*** INPUT RECORDS ***

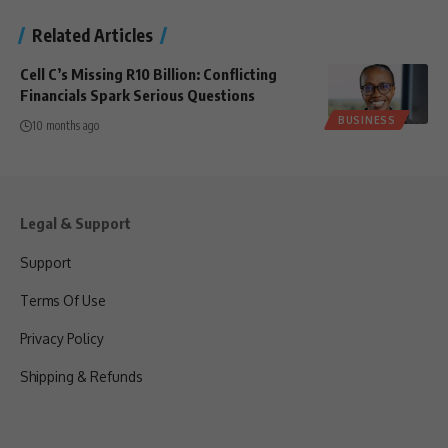
Related Articles
Cell C’s Missing R10 Billion: Conflicting
Financials Spark Serious Questions
BUSINESS
10 months ago
Legal & Support
Support
Terms Of Use
Privacy Policy
Shipping & Refunds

***

EXERCISE OBJECTIVE: Please make an exact copy of the records, leaving out any picture.

ANSWER:
Related Articles
Cell C’s Missing R10 Billion: Conflicting
Financials Spark Serious Questions
BUSINESS
10 months ago
Legal & Support
Support
Terms Of Use
Privacy Policy
Shipping & Refunds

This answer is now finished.